BC Iron Limited is to sell its 75% interest in the Nullagine Joint Venture (NJV) to a subsidiary of Fortescue Metals Group Limited (Fortescue).
The two companies entered a binding terms agreement.
NJV is an unincorporated joint venture between BC Iron and Fortescue with an ownership ratio of 75:25.
Nullagine mine temporarily suspended its operations in December 2015 after operating for more than five years consistently due to low iron ore prices.
Since suspension of operations, BC Iron was considering various strategic options for Nullagine, including selling of its stake.
Discussions were also held with various potential thirds-parties, with the final sale agreed with Fortescue.
The sale also includes 75% interest in the iron ore rights over the NJV tenements and 100% title in the NJV tenements.
In addition, the deal comprises existing fixed assets, equipment, low-grade stockpiles and all associated mining information.
As consideration for this sale, Fortescue will pay BC Iron a royalty on 75% of the future iron ore mined from Nullagine.

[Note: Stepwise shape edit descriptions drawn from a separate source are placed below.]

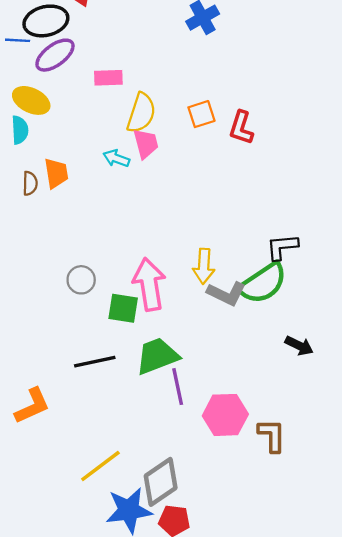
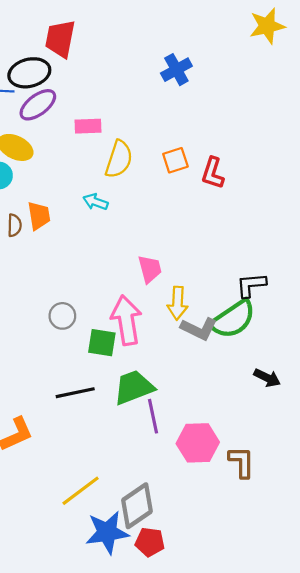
pink trapezoid: (146, 144) -> (150, 269), moved

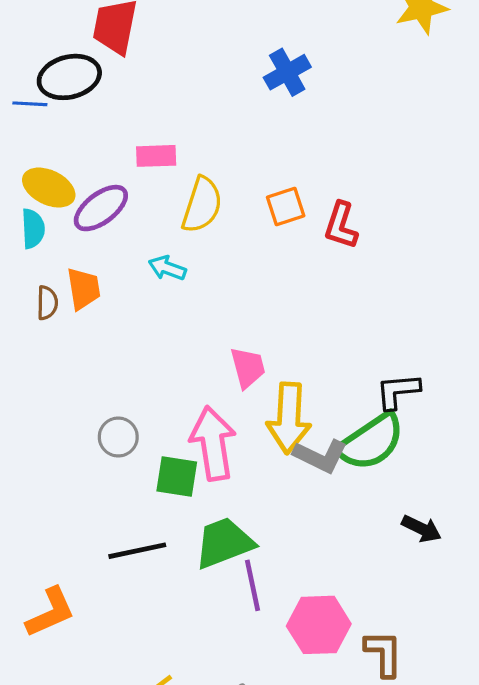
purple ellipse: (38, 105) -> (101, 208), moved
yellow arrow: (178, 303) -> (289, 418), size x1.4

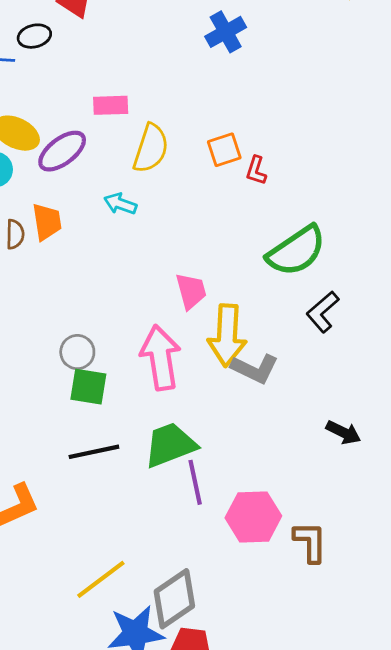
black ellipse: (69, 77) -> (34, 36), size x0.6
red L-shape: (341, 225) -> (256, 170), moved, size x0.7
black L-shape: (398, 391) -> (323, 312), turned -36
green semicircle: (371, 442) -> (296, 251), moved
green square: (177, 477) -> (88, 387), moved

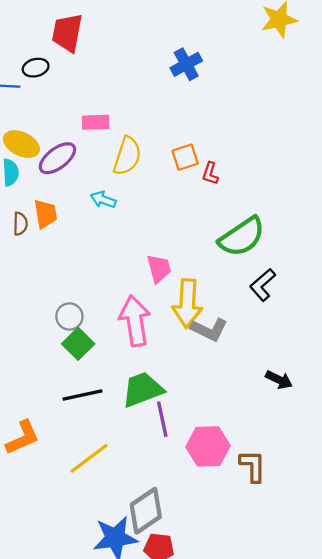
green square: (88, 387) -> (78, 344), turned 36
yellow line: (101, 579) -> (89, 458), moved

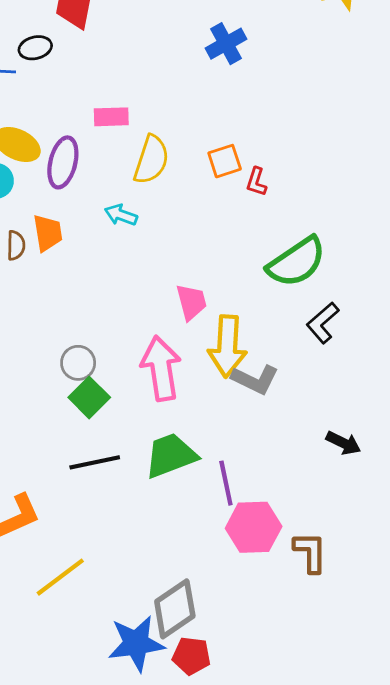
purple ellipse: (57, 158) -> (63, 162), turned -39
purple line: (162, 419) -> (226, 483), moved
yellow line: (89, 458) -> (60, 577), moved

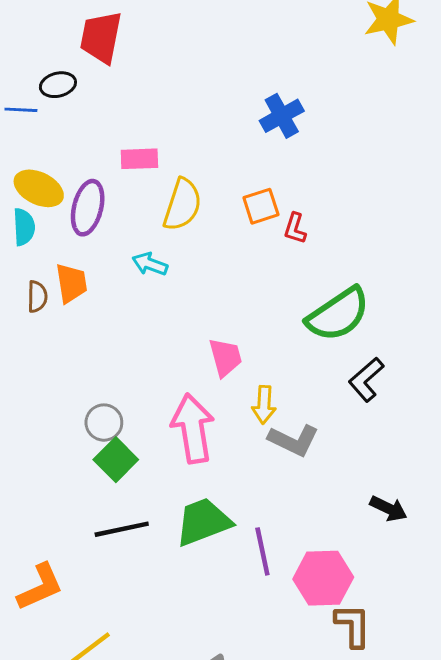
blue cross: (226, 44) -> (282, 116), moved
yellow arrow: (227, 346) -> (264, 405), size x0.6
pink hexagon: (254, 527) -> (323, 578), moved

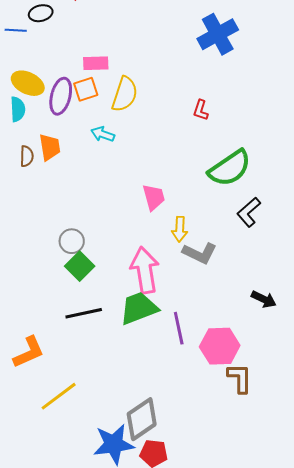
blue cross: (282, 116) -> (218, 34), moved, size x1.4
orange square: (261, 206) -> (86, 89), moved
pink arrow: (193, 428) -> (145, 270), moved

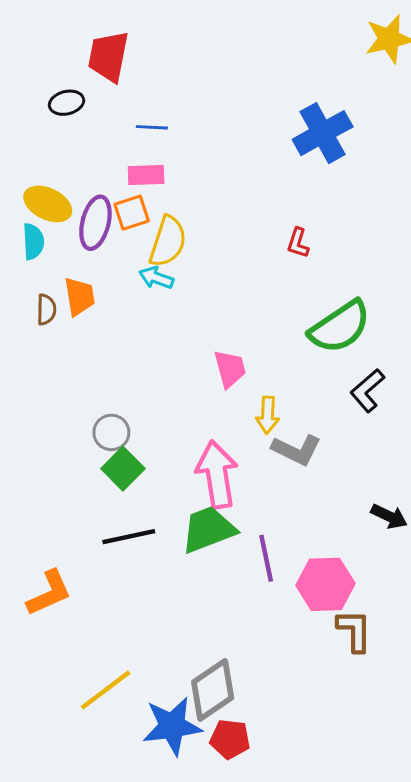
blue line: (16, 30) -> (152, 127), moved
yellow semicircle: (125, 94) -> (168, 242), moved
yellow line: (59, 396) -> (106, 690), moved

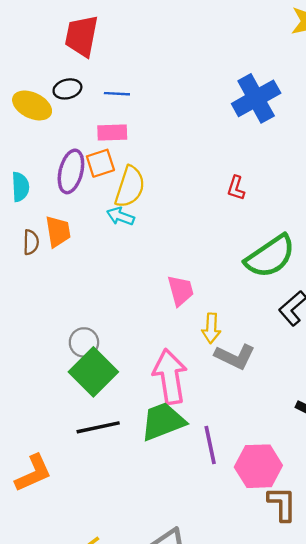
black ellipse: (67, 103) -> (67, 89), moved
yellow ellipse: (48, 204) -> (32, 105), moved
green square: (123, 469) -> (93, 372), size x1.4

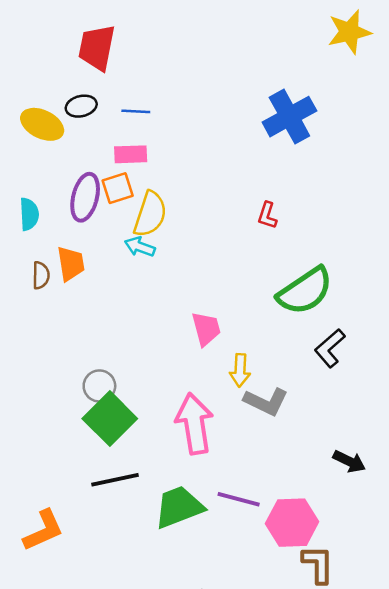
green trapezoid: (163, 421) -> (179, 507), moved
purple line: (210, 445) -> (239, 499), turned -63

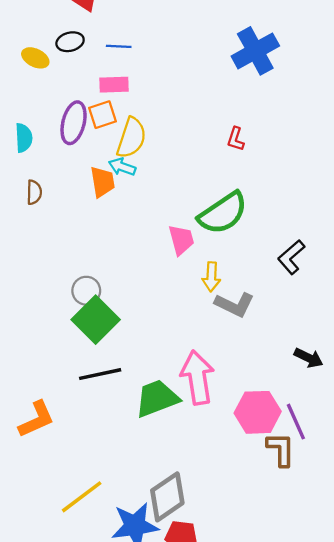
yellow ellipse: (42, 124) -> (35, 58), size x0.7
orange trapezoid: (71, 264) -> (102, 182), moved
green semicircle: (305, 291) -> (223, 213), moved
pink arrow: (194, 424) -> (197, 378), moved
purple line: (239, 499) -> (296, 422), moved, turned 51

BC Iron chairman, Tony Kiernan said: “Nullagine has been a successful operation and BC Iron shareholders have extracted significant value from it over a number of years.
"BC Iron has now concluded that the sale to Fortescue offers the best potential from a future BC Iron value and risk perspective. We acknowledge the role played by Fortescue who have been on a journey with BC Iron from day one at the Nullagine project."
The sale is subject to regulatory approvals, various third-party consents and execution of formal documentation.